● **WORK REQUIRED**:
Search the records for "your". Copy every line where it appears.

** RECORDS TO PROCESS follows **

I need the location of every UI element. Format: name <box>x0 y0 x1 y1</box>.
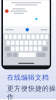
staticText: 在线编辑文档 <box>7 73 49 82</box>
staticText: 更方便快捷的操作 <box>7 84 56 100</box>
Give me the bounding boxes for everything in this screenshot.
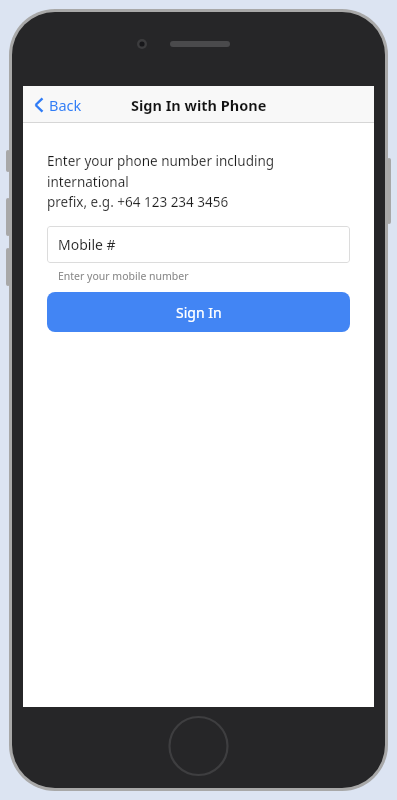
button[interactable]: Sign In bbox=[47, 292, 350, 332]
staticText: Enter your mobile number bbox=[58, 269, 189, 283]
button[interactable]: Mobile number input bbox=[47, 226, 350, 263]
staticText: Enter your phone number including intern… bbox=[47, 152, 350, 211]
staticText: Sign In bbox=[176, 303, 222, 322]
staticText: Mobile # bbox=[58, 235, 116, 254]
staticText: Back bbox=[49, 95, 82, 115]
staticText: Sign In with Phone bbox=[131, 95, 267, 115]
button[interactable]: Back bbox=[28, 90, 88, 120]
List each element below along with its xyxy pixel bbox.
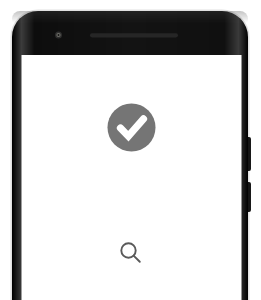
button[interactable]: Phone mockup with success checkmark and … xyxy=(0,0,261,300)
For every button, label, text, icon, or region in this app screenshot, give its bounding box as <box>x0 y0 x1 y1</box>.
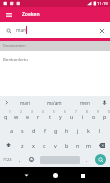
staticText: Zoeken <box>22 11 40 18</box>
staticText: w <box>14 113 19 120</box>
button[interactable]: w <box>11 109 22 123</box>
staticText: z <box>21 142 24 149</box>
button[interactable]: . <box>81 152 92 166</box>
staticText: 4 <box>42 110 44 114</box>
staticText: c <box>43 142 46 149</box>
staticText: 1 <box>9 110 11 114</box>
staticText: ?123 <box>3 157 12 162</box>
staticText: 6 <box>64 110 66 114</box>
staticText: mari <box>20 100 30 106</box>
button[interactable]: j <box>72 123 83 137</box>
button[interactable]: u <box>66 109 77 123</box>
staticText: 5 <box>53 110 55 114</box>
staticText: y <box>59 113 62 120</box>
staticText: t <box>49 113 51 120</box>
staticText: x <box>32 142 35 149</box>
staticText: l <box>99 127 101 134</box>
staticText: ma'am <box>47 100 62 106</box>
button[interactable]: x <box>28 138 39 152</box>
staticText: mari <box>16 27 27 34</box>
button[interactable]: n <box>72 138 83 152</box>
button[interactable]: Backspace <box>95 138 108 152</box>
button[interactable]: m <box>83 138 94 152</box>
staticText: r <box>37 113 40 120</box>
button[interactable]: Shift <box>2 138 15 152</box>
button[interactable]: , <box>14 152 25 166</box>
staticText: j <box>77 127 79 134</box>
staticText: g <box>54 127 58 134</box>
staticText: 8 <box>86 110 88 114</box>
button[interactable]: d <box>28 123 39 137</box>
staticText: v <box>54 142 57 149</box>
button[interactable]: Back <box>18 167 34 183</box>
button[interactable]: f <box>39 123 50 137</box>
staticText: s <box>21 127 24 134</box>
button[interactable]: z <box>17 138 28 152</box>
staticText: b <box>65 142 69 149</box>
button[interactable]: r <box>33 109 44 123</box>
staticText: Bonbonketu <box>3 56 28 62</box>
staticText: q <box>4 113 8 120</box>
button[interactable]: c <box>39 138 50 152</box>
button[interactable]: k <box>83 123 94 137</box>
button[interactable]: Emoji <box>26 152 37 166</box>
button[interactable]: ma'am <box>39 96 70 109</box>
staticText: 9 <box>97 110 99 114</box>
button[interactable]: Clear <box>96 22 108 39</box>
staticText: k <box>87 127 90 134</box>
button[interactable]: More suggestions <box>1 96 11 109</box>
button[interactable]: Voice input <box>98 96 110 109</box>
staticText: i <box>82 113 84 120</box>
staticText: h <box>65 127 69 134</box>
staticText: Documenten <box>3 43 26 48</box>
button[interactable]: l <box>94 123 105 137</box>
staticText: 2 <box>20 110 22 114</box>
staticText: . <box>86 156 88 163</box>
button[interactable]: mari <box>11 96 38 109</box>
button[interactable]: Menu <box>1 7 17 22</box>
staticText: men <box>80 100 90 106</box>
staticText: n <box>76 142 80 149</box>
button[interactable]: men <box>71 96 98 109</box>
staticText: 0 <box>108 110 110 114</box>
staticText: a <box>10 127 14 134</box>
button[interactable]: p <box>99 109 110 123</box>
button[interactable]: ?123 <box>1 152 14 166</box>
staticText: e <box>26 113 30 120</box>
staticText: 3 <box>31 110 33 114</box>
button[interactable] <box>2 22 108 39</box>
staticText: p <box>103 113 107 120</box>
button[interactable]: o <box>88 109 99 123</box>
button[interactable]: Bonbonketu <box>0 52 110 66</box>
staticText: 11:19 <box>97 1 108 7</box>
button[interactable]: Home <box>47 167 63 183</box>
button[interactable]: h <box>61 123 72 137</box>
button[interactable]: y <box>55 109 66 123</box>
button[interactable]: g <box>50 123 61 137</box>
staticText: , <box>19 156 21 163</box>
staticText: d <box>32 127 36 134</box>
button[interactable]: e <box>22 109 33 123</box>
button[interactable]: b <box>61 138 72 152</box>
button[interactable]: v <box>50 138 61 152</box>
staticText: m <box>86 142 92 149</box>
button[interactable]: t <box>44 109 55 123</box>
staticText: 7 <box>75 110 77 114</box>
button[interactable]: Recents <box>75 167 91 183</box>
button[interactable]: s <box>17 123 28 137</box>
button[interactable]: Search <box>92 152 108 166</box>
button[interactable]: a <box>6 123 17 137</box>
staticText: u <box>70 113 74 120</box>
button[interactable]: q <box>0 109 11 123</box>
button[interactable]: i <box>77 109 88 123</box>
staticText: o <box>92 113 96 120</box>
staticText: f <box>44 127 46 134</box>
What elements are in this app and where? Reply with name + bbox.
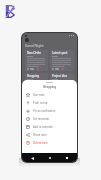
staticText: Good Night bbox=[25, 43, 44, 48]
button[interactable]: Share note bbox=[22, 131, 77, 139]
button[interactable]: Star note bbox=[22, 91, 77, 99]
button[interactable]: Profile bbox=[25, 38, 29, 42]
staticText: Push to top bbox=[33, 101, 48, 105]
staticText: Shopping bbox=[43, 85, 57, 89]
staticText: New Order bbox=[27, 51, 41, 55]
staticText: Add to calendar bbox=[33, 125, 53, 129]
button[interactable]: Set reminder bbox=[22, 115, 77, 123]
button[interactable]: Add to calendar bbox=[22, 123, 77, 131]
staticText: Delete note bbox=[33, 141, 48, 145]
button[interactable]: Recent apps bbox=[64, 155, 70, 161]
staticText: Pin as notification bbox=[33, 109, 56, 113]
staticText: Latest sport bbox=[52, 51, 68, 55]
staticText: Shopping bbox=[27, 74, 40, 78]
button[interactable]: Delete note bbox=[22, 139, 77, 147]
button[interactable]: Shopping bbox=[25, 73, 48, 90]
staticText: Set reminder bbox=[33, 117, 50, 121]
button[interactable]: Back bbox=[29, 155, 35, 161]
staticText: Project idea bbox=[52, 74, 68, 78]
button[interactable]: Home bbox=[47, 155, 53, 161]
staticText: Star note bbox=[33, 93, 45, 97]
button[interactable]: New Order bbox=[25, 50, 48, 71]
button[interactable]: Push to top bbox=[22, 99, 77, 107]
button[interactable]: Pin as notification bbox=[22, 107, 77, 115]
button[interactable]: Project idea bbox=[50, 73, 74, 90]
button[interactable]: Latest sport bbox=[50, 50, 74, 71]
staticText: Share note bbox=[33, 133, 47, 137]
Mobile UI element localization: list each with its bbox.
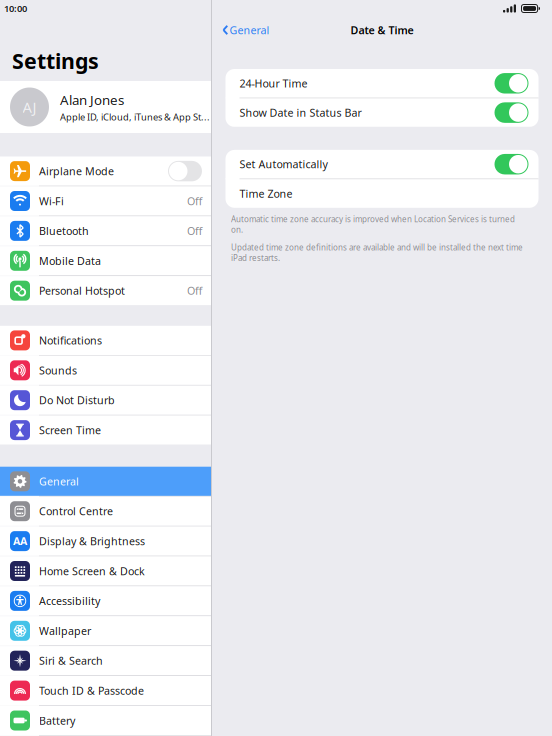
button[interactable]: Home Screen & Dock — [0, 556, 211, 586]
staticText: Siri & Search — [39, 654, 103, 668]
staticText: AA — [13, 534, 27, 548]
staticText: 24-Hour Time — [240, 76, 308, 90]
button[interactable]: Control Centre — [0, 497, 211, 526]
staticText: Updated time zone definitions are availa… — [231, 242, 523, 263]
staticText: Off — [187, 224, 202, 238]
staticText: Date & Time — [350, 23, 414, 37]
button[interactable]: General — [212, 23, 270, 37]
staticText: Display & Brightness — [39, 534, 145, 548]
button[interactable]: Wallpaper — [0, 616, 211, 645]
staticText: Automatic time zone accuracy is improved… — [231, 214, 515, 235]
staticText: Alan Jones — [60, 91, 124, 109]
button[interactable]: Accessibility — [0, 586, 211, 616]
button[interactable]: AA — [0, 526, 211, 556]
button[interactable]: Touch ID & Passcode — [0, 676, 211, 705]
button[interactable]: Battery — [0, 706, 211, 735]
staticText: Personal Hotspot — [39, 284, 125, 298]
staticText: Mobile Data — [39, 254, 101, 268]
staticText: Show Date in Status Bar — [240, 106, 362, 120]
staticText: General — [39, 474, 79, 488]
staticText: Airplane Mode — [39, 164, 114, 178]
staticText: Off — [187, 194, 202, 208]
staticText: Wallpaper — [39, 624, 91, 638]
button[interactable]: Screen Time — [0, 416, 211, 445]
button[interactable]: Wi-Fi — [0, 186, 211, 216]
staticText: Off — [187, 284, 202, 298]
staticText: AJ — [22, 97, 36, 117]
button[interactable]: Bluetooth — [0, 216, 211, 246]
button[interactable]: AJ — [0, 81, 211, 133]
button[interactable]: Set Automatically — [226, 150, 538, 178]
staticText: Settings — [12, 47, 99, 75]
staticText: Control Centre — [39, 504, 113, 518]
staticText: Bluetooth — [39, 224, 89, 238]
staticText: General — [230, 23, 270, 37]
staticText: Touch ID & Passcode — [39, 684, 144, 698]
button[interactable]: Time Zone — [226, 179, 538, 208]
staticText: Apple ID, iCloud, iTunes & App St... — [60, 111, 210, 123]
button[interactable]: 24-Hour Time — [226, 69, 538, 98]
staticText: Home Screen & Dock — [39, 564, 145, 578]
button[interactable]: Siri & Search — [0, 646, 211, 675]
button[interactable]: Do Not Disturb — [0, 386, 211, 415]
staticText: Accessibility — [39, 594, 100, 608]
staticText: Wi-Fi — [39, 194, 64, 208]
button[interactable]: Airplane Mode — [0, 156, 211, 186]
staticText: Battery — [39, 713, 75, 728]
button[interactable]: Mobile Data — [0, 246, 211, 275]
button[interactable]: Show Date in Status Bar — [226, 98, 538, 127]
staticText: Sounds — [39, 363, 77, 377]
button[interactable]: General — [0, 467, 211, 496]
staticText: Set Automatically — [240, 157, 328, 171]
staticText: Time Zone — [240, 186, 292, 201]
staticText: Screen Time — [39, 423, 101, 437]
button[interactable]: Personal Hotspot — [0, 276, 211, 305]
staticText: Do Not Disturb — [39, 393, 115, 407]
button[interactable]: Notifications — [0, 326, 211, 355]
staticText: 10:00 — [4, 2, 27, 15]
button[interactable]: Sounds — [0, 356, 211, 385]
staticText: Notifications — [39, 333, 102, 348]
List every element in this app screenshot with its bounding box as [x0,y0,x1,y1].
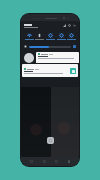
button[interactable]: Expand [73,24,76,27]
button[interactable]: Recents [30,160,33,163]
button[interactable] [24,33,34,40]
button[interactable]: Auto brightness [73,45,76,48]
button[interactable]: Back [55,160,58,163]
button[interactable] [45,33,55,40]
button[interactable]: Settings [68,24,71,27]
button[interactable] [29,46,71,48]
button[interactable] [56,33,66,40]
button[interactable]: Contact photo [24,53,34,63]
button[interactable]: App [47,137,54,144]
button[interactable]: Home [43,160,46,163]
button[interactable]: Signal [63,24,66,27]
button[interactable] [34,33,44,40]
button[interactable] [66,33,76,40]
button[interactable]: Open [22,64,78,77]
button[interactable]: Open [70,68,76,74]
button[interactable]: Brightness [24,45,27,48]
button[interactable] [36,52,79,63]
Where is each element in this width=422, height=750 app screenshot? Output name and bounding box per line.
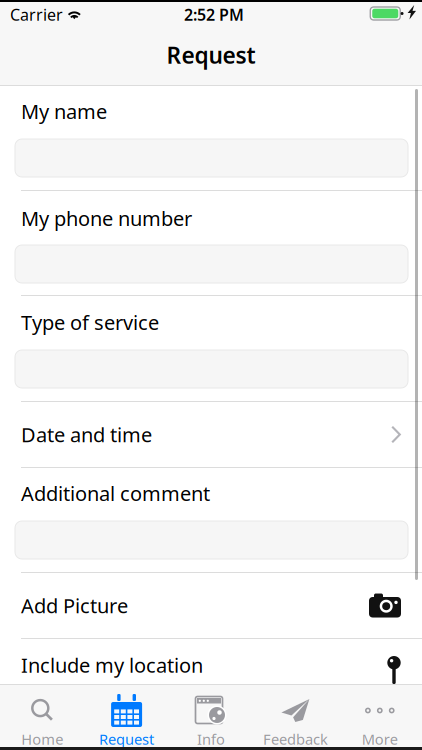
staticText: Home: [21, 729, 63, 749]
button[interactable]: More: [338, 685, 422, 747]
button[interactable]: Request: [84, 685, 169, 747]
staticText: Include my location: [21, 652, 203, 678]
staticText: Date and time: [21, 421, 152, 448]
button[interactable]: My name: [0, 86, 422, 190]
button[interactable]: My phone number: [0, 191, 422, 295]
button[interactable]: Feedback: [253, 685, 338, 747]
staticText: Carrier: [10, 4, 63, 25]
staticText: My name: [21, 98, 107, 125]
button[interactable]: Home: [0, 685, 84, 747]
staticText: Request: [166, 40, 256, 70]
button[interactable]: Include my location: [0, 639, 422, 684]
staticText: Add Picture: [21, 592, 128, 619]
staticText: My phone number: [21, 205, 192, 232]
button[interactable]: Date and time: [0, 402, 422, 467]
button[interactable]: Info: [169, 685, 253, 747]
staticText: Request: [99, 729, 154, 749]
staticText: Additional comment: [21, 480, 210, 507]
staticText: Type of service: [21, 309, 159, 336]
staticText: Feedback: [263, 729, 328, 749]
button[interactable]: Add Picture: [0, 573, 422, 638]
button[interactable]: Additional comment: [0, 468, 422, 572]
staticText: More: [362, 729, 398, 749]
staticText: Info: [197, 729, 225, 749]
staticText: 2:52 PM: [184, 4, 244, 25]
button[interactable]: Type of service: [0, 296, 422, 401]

** End of RECORDS TO PROCESS **

● **RESPONSE TO THIS TASK**:
staticText: Enter your mobile number bbox=[58, 269, 189, 283]
staticText: Enter your phone number including intern… bbox=[47, 152, 350, 211]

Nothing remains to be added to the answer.